Why does csv.reader fail when the file size is larger than 40K bytes?

I have the following code:

with open(filename, 'rt') as csvfile:
    csvDictReader = csv.DictReader(csvfile, delimiter=',', quotechar='"')
    for row in csvDictReader:
        print(row)

Whenever the file size is less than 40k bytes, the program works great. When the file size crosses 40k, I get this error while trying to read the file:

UnicodeDecodeError: 'utf-8' codec can't decode byte 0xa0 in position 7206: invalid start byte

The actual file content doesn't seem to be a problem, only the size of the file itself (40k bytes is really tiny).

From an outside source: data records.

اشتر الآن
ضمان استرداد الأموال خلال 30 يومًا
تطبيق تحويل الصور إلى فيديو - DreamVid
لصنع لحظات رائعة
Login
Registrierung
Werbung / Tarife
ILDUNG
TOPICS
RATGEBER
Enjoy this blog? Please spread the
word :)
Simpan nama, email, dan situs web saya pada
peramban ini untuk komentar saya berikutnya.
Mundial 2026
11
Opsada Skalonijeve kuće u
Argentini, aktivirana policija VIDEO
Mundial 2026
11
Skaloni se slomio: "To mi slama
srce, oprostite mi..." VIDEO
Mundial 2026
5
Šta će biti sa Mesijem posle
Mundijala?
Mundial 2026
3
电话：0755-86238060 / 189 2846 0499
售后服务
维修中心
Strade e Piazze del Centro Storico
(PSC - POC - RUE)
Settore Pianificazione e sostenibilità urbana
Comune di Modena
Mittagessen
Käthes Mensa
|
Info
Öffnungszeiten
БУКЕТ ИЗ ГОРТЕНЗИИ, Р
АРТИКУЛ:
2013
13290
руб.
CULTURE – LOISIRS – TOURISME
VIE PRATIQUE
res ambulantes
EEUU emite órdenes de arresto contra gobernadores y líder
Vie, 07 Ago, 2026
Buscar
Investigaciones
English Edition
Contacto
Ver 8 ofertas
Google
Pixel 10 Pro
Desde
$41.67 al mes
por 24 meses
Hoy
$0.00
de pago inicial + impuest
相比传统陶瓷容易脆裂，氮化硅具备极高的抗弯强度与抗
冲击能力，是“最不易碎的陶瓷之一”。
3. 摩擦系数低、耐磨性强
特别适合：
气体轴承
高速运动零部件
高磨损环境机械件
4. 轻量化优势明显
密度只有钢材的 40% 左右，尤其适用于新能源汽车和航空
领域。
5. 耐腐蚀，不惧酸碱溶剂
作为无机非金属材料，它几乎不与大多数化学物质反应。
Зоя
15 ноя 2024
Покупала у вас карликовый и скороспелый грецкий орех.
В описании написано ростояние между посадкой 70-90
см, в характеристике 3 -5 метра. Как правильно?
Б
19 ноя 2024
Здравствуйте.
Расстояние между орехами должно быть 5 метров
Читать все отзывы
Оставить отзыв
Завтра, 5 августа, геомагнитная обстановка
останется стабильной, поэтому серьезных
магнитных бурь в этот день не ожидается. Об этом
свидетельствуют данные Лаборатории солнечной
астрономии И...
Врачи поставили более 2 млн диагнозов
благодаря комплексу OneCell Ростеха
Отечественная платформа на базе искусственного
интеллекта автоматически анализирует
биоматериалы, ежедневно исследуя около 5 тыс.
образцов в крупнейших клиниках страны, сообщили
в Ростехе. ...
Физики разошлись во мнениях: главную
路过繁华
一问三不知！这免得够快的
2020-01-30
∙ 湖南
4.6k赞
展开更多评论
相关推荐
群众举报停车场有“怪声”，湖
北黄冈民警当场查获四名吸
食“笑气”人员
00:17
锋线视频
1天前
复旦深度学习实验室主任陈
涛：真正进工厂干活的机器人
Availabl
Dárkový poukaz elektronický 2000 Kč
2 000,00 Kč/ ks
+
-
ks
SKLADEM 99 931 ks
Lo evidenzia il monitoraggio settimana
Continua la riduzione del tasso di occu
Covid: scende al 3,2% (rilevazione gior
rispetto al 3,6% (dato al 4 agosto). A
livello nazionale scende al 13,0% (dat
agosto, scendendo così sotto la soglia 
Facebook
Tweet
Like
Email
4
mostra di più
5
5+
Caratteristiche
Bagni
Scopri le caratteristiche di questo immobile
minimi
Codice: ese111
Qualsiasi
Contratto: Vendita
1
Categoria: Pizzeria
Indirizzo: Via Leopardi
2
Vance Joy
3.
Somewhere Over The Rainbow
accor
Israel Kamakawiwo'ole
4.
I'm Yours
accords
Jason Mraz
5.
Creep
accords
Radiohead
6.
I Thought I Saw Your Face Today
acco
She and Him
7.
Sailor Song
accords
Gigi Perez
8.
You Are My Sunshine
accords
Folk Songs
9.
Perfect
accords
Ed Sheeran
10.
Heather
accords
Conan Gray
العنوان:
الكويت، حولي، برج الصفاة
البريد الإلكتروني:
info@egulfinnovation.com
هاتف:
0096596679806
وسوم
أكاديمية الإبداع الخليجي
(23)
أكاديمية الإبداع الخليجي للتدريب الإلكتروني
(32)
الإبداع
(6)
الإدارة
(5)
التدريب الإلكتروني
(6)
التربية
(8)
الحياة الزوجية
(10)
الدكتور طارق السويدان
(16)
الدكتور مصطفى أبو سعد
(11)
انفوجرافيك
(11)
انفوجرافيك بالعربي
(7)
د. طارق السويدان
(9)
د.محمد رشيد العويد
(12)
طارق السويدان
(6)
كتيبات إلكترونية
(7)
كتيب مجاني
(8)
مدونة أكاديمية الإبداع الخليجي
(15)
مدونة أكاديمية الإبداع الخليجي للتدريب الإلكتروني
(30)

When file size is greater than 40K bytes, the error always happens on the line that contains the 32K-th byte.

I have a feeling that python fails to read the file that is more than 40K bytes without an exception, and just truncates it around the 32K-th byte, in the middle. Is that correct? Where is this limit defined?

Solution

You have invalid UTF-8 data in your file. This has nothing to do with the csv module, nor the size of the file; your larger file has invalid data in it, your smaller file does not. Simply doing:

 with open(filename) as f:
     f.read()

should trigger the same error, and it's purely a matter of encountering an invalid UTF-8 byte, which indicates your file either wasn't UTF-8 to start with, or has been corrupted in some way.

If your file is actually a different encoding (e.g. latin-1, cp1252, etc.; the file command line utility might help with identification, but for many ASCII superset encodings, you just have to know), pass that as the encoding argument to open to use instead of the locale default (utf-8 in this case), so you can decode the bytes properly, e.g.:

    # Also add newline='' to defer newline processing to csv module, where it's part
    # of the CSV dialect
    with open(filename, encoding='latin-1', newline='') as csvfile:
        csvDictReader = csv.DictReader(csvfile, delimiter=',', quotechar='"')
        for row in csvDictReader:
            print(row)